One of the most fertile areas where trustees of UK pension schemes administered by third party providers could be at risk of suffering damage to their reputation is when errors occur. The cost impact of such errors could also be significant for the trustees and the scheme’s sponsoring employer (not to mention the provider!).

Trustees are in a position to mitigate this risk by paying close attention to key provisions in their third party provider service contracts and in their internal control and governance procedures. In addition, new draft Guidance issued by the Pensions Administration Standards Association (PASA) also has the aim of raising standards amongst providers by encouraging administrators to meet PASA’s standards for identifying, recording, reporting and acting on errors.

To meet PASA’s standards, administrators are required to report errors to trustees and demonstrate their processes for identifying and resolving errors. The draft Guidance is intended to establish a consistent approach to defining and dealing with errors and to prompt trustees and providers to actively consider measure to reduce the occurrence of errors.

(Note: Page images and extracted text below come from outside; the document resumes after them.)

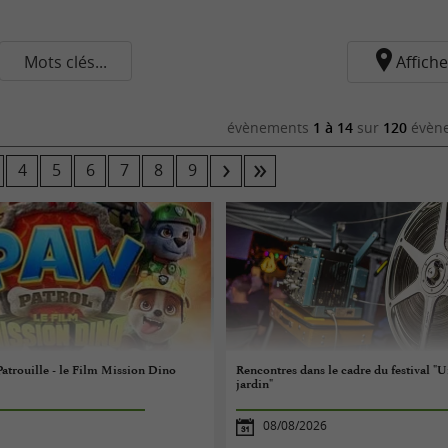
Mots clés...
Affiche
évènements
1 à 14
sur
120
évène
4
5
6
7
8
9
Patrouille - le Film Mission Dino
Rencontres dans le cadre du festival "U
jardin"
08/08/2026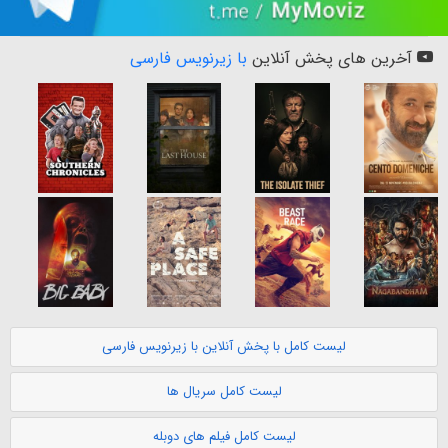
آخرین های پخش آنلاین
با زیرنویس فارسی
لیست کامل با پخش آنلاین با زیرنویس فارسی
لیست کامل سریال ها
لیست کامل فیلم های دوبله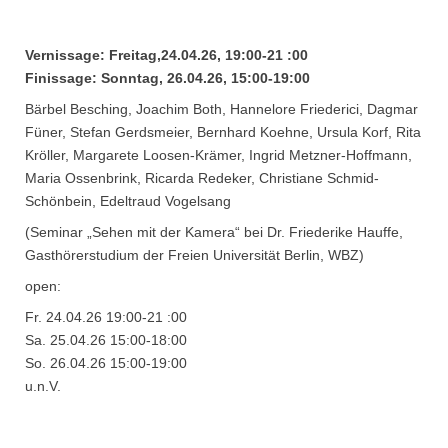
Vernissage: Freitag,24.04.26, 19:00-21 :00
Finissage: Sonntag, 26.04.26, 15:00-19:00
Bärbel Besching, Joachim Both, Hannelore Friederici, Dagmar
Füner, Stefan Gerdsmeier, Bernhard Koehne, Ursula Korf, Rita
Kröller, Margarete Loosen-Krämer, Ingrid Metzner-Hoffmann,
Maria Ossenbrink, Ricarda Redeker, Christiane Schmid-
Schönbein, Edeltraud Vogelsang
(Seminar „Sehen mit der Kamera“ bei Dr. Friederike Hauffe,
Gasthörerstudium der Freien Universität Berlin, WBZ)
open:
Fr. 24.04.26 19:00-21 :00
Sa. 25.04.26 15:00-18:00
So. 26.04.26 15:00-19:00
u.n.V.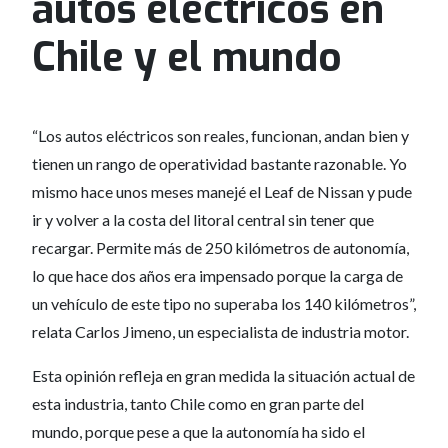
autos eléctricos en
Chile y el mundo
“Los autos eléctricos son reales, funcionan, andan bien y
tienen un rango de operatividad bastante razonable. Yo
mismo hace unos meses manejé el Leaf de Nissan y pude
ir y volver a la costa del litoral central sin tener que
recargar. Permite más de 250 kilómetros de autonomía,
lo que hace dos años era impensado porque la carga de
un vehículo de este tipo no superaba los 140 kilómetros”,
relata Carlos Jimeno, un especialista de industria motor.
Esta opinión refleja en gran medida la situación actual de
esta industria, tanto Chile como en gran parte del
mundo, porque pese a que la autonomía ha sido el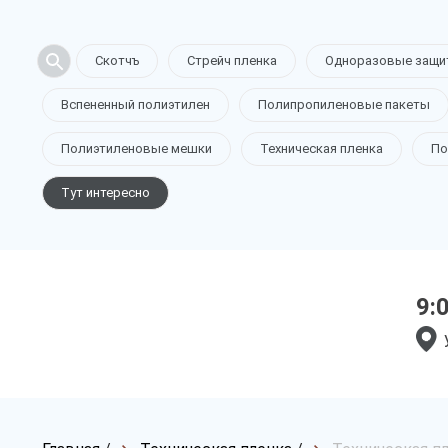
Скотчъ
Стрейч пленка
Одноразовые защи
Вспененный полиэтилен
Полипропиленовые пакеты
Полиэтиленовые мешки
Техническая пленка
По
Тут интересно
9: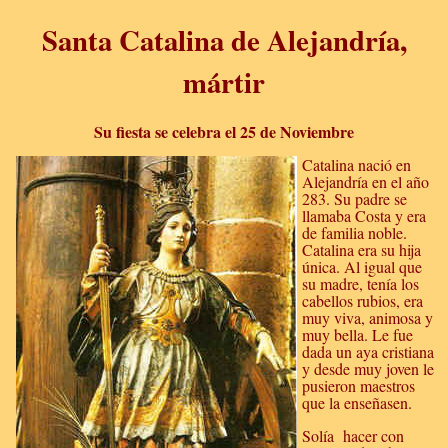
Santa Catalina de Alejandría,
mártir
Su fiesta se celebra el 25 de Noviembre
Catalina nació en
Alejandría en el año
283. Su padre se
llamaba Costa y era
de familia noble.
Catalina era su hija
única. Al igual que
su madre, tenía los
cabellos rubios, era
muy viva, animosa y
muy bella. Le fue
dada un aya cristiana
y desde muy joven le
pusieron maestros
que la enseñasen.
Solía hacer con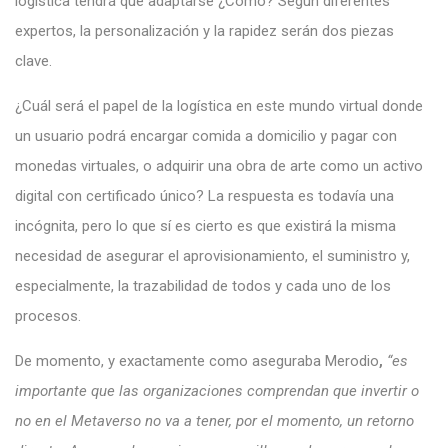
logística tendrá que adaptarse ¿Cómo? Según diferentes
expertos, la personalización y la rapidez serán dos piezas
clave.
¿Cuál será el papel de la logística en este mundo virtual donde
un usuario podrá encargar comida a domicilio y pagar con
monedas virtuales, o adquirir una obra de arte como un activo
digital con certificado único? La respuesta es todavía una
incógnita, pero lo que sí es cierto es que existirá la misma
necesidad de asegurar el aprovisionamiento, el suministro y,
especialmente, la trazabilidad de todos y cada uno de los
procesos.
De momento, y exactamente como aseguraba Merodio
,
“es
importante que las organizaciones comprendan que invertir o
no en el Metaverso no va a tener, por el momento, un retorno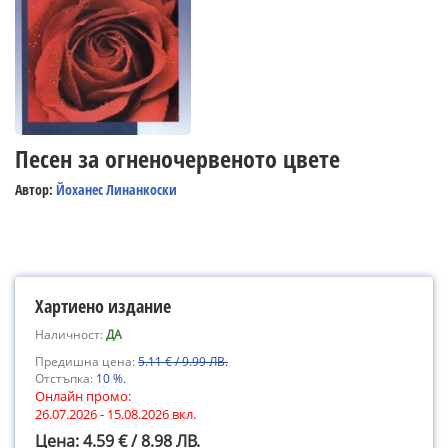
Песен за огненочервеното цвете
Автор:
Йоханес Линанкоски
Хартиено издание
Наличност:
ДА
Предишна цена:
5.11 € / 9.99 ЛВ.
Отстъпка:
10 %.
Онлайн промо:
26.07.2026 - 15.08.2026 вкл.
Цена: 4.59 € / 8.98 ЛВ.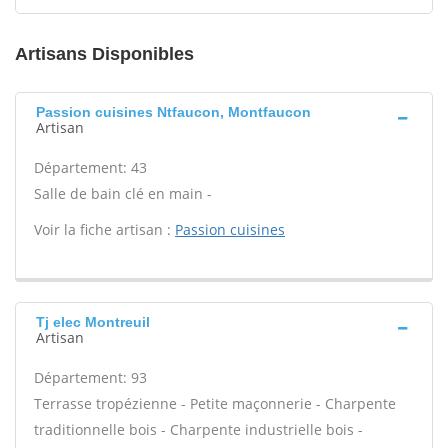
Artisans Disponibles
Passion cuisines Ntfaucon, Montfaucon
Artisan
Département: 43
Salle de bain clé en main -
Voir la fiche artisan :
Passion cuisines
Tj elec Montreuil
Artisan
Département: 93
Terrasse tropézienne - Petite maçonnerie - Charpente
traditionnelle bois - Charpente industrielle bois -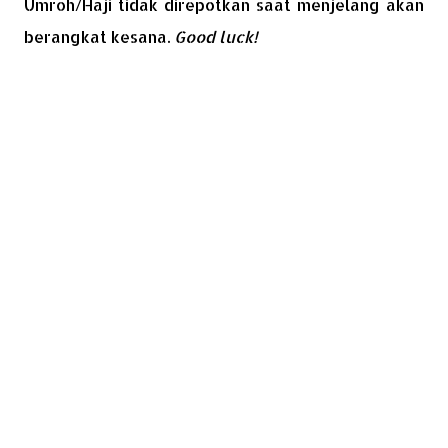
Umroh/Haji tidak direpotkan saat menjelang akan
berangkat kesana.
Good luck!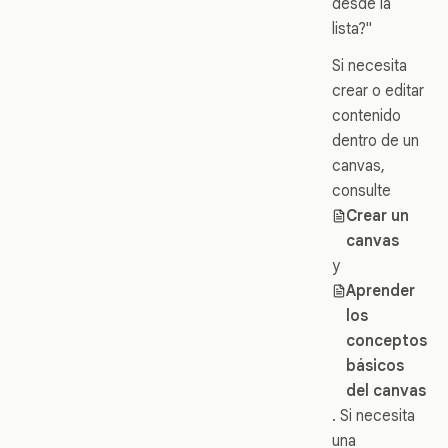
desde la
lista?"
Si necesita
crear o editar
contenido
dentro de un
canvas,
consulte
Crear un
canvas
y
Aprender
los
conceptos
básicos
del canvas
. Si necesita
una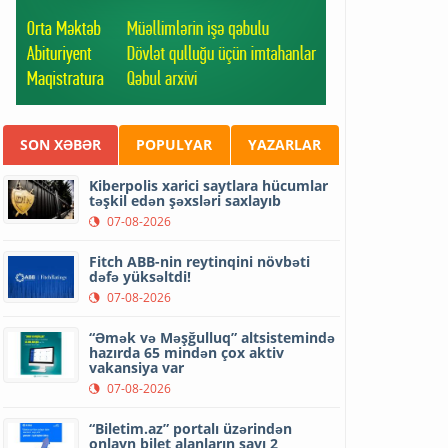
SON XƏBƏR
POPULYAR
YAZARLAR
Kiberpolis xarici saytlara hücumlar
təşkil edən şəxsləri saxlayıb
07-08-2026
Fitch ABB-nin reytinqini növbəti
dəfə yüksəltdi!
07-08-2026
“Əmək və Məşğulluq” altsistemində
hazırda 65 mindən çox aktiv
vakansiya var
07-08-2026
“Biletim.az” portalı üzərindən
onlayn bilet alanların sayı 2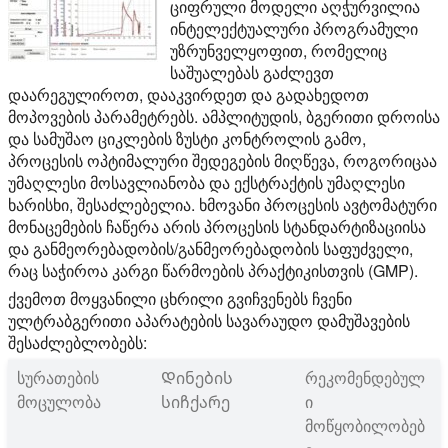
ციფრული მოდელი აღჭურვილია
ინტელექტუალური პროგრამული
უზრუნველყოფით, რომელიც
საშუალებას გაძლევთ
დაარეგულიროთ, დააკვირდეთ და გადახედოთ
მოპოვების პარამეტრებს. ამპლიტუდის, ბგერითი დროისა
და სამუშაო ციკლების ზუსტი კონტროლის გამო,
პროცესის ოპტიმალური შედეგების მიღწევა, როგორიცაა
უმაღლესი მოსავლიანობა და ექსტრაქტის უმაღლესი
ხარისხი, შესაძლებელია. ხმოვანი პროცესის ავტომატური
მონაცემების ჩაწერა არის პროცესის სტანდარტიზაციისა
და განმეორებადობის/განმეორებადობის საფუძველი,
რაც საჭიროა კარგი წარმოების პრაქტიკისთვის (GMP).
ქვემოთ მოყვანილი ცხრილი გვიჩვენებს ჩვენი
ულტრაბგერითი აპარატების სავარაუდო დამუშავების
შესაძლებლობებს:
სურათების
Დინების
რეკომენდებულ
მოცულობა
სიჩქარე
ი
მოწყობილობებ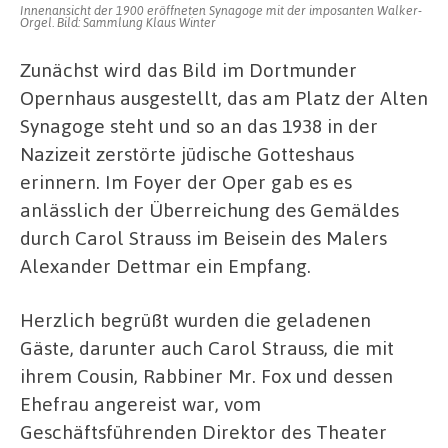
Innenansicht der 1900 eröffneten Synagoge mit der imposanten Walker-
Orgel. Bild: Sammlung Klaus Winter
Zunächst wird das Bild im Dortmunder
Opernhaus ausgestellt, das am Platz der Alten
Synagoge steht und so an das 1938 in der
Nazizeit zerstörte jüdische Gotteshaus
erinnern. Im Foyer der Oper gab es es
anlässlich der Überreichung des Gemäldes
durch Carol Strauss im Beisein des Malers
Alexander Dettmar ein Empfang.
Herzlich begrüßt wurden die geladenen
Gäste, darunter auch Carol Strauss, die mit
ihrem Cousin, Rabbiner Mr. Fox und dessen
Ehefrau angereist war, vom
Geschäftsführenden Direktor des Theater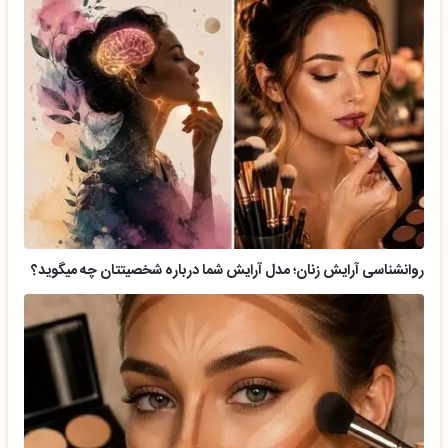
روانشناسی آرایش زنان؛ مدل آرایش شما درباره شخصیتتان چه میگوید؟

The PASA definition of an error is “an inaccuracy in a financial amount quoted or paid to or on behalf of a member” and the Guidance sets out examples of the types of error which should be measured, including where the cause of the error was outside the provider’s control. There are also recommendations for providers’ internal audit process and the contents of error reports which are presented to trustee boards.

Given the complex nature of pensions administration, PASA’s approach is realistic and it acknowledges that mistakes do happen. Nevertheless, the draft Guidance offers a reminder to trustees of the importance of limiting reputational risk by improving error management and reviewing the key provisions of provider contracts.

The consultation on the draft Guidance closes on 30 June 2014.